• [Exercise goal]: Include only the line with "cotton face (Solids)" and the lines after it, each reproduced exactly as it stands in the entries below.

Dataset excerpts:
━━━━━━━━

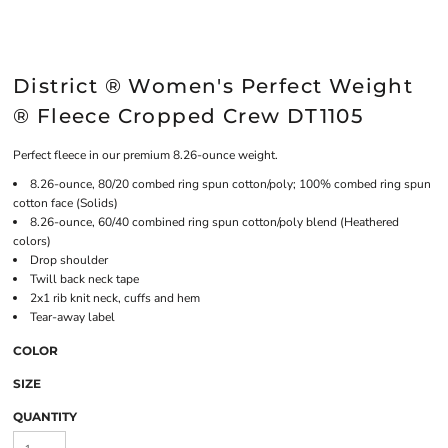
District ® Women's Perfect Weight
® Fleece Cropped Crew DT1105
Perfect fleece in our premium 8.26-ounce weight.
8.26-ounce, 80/20 combed ring spun cotton/poly; 100% combed ring spun
cotton face (Solids)
8.26-ounce, 60/40 combined ring spun cotton/poly blend (Heathered
colors)
Drop shoulder
Twill back neck tape
2x1 rib knit neck, cuffs and hem
Tear-away label
COLOR
SIZE
QUANTITY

━━━━━━━━

• [The completed task]:
cotton face (Solids)
8.26-ounce, 60/40 combined ring spun cotton/poly blend (Heathered
colors)
Drop shoulder
Twill back neck tape
2x1 rib knit neck, cuffs and hem
Tear-away label
COLOR
SIZE
QUANTITY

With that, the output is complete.